Davis Tees it Up
Maybe Greg Abbott will get his political test after all. And Wendy Davis will find out whether all the smart folks were too cautious or, well, smart.
Davis told reporters in Washington that she will either run for reelection to her state Senate seat in 2014 or for governor, probably against Abbott, the attorney general and the presumptive favorite in the GOP primary.
That narrows the choices and now she can explore — in speeches and appearances now underway in different cities around the U.S. — whether any Democrats with money are willing to invest in a Texas candidate.
In her National Press Club appearance, she also repeated her line that you can’t break through in politics until you break through. It’s the standard aspirational spin of a party out of power, and it will eventually be correct. No way John Tower could win, or Bill Clements, until they were a U.S. senator and a governor and the naysayers were silenced.
Rick Perry and Kay Bailey Hutchison get credit for breaking into the statewide jobs in 1990, but Clements was an incumbent governor and the junior senator at the time, Phil Gramm, was a Republican, too. Perry and Hutchison (and Gramm, too, that year) were survivors of the Clayton Williams collapse in the race for governor.
Even so, almost nobody thought they had an ice cube’s chance, and they went on to dominate — along with George W. Bush — the state’s politics for the next two decades.

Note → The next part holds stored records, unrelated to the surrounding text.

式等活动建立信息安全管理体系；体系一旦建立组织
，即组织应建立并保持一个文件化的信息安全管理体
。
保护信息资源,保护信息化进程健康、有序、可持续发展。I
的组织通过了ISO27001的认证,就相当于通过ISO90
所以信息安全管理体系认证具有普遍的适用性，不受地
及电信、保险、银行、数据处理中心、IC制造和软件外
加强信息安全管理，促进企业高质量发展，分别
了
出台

If the odds had been better, there would have been more — and different — candidates.
Now the Democrats are where they started, hoping they can get Davis or someone prominent to sign up and to attract others who might make it a ticket.
Conventional wisdom is that Davis will make the top race. If she doesn’t, Texas Democrats will have an empty statewide ballot and not much time to put something together.